*** Block opens ***
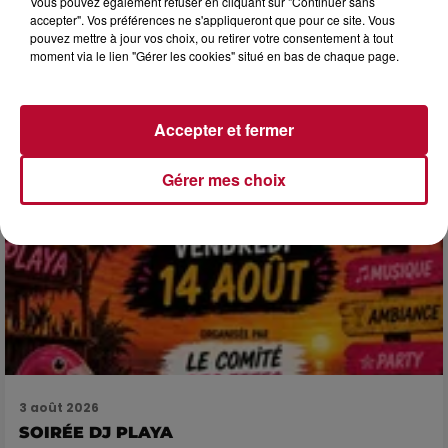
Vous pouvez également refuser en cliquant sur "Continuer sans
SPOTS DE SNORKELING À EXPLORER...
accepter". Vos préférences ne s'appliqueront que pour ce site. Vous
pouvez mettre à jour vos choix, ou retirer votre consentement à tout
Pas besoin de bouteilles de plongée lourdes ni de diplômes
moment via le lien "Gérer les cookies" situé en bas de chaque page.
complexes pour observer la vie sous-marine. Cet été, un
masque, un tuba et une paire de palmes...
Accepter et fermer
Gérer mes choix
3 août 2026
SOIRÉE DJ PLAYA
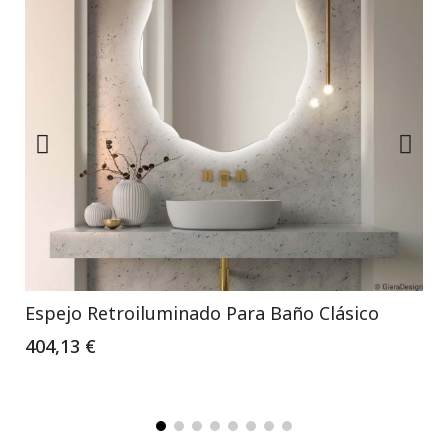
Espejo Retroiluminado Para Baño Clásico
404,13 €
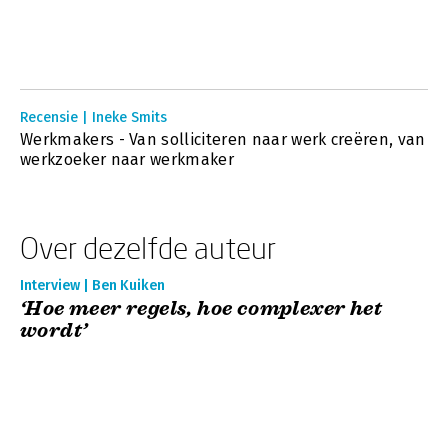
Recensie | Ineke Smits
Werkmakers - Van solliciteren naar werk creëren, van
werkzoeker naar werkmaker
Over dezelfde auteur
Interview | Ben Kuiken
‘Hoe meer regels, hoe complexer het
wordt’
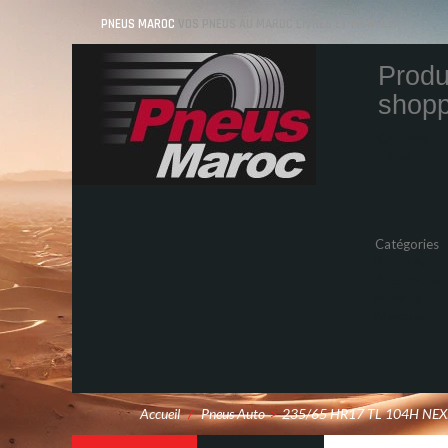
PNEUS MAROC
VOS PNEUS AU MAROC LIVRÉS ET MONTÉS
Produ
shopp
Quantity
Total
Catégories
Pneus Auto
Pneu moto
Promos
Marques
Accueil
/
Pneus Auto
>
235/65 HR17 TL 104H NE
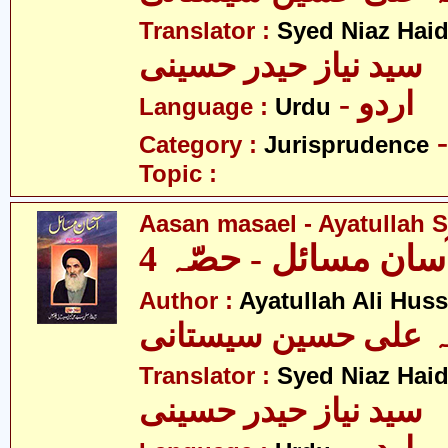
Translator :
Syed Niaz Haid
سید نیاز حیدر حسینی
- اردو
Language :
Urdu
Category :
Jurisprudence
Topic :
Aasan masael - Ayatullah Si
سان مسائل - حصّہ 4
Author :
Ayatullah Ali Huss
لہ علی حسین سیستانی
Translator :
Syed Niaz Haid
سید نیاز حیدر حسینی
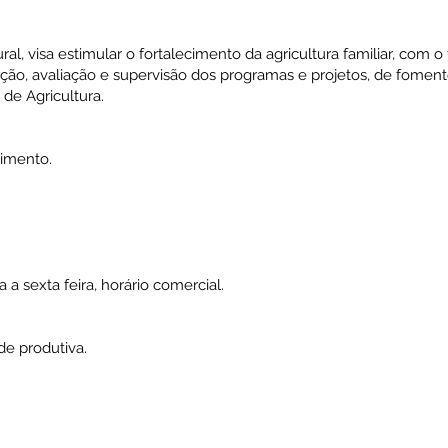
al, visa estimular o fortalecimento da agricultura familiar, com o
o, avaliação e supervisão dos programas e projetos, de fomento
 de Agricultura.
rimento.
 sexta feira, horário comercial.
de produtiva.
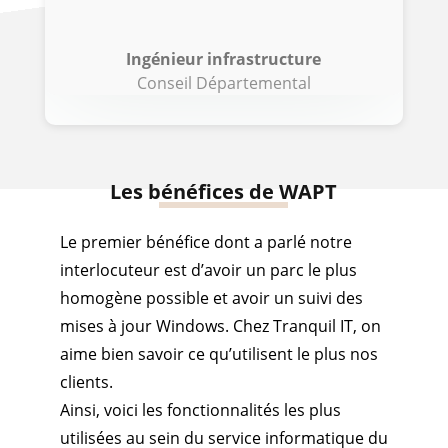
Ingénieur infrastructure
Conseil Départemental
Les bénéfices de WAPT
Le premier bénéfice dont a parlé notre
interlocuteur est d’avoir un parc le plus
homogène possible et avoir un suivi des
mises à jour Windows. Chez Tranquil IT, on
aime bien savoir ce qu’utilisent le plus nos
clients.
Ainsi, voici les fonctionnalités les plus
utilisées au sein du service informatique du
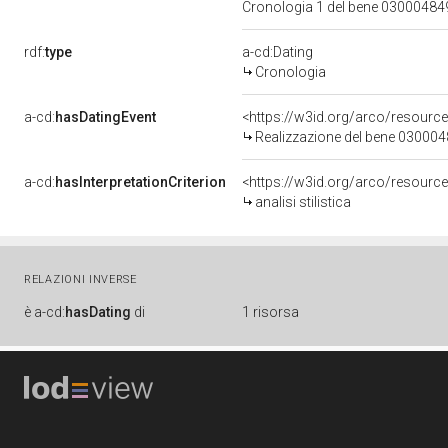
Cronologia 1 del bene 0300048
rdf:
type
a-cd:Dating
Cronologia
a-cd:
hasDatingEvent
<https://w3id.org/arco/resourc
Realizzazione del bene 03000
a-cd:
hasInterpretationCriterion
<https://w3id.org/arco/resource/I
analisi stilistica
RELAZIONI INVERSE
è
a-cd:
hasDating
di
1 risorsa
*** Block closes ***
Directions for this task —
Scan the records for the word "choix", and copy each line where it is found.

Written response —
pouvez mettre à jour vos choix, ou retirer votre consentement à tout
Gérer mes choix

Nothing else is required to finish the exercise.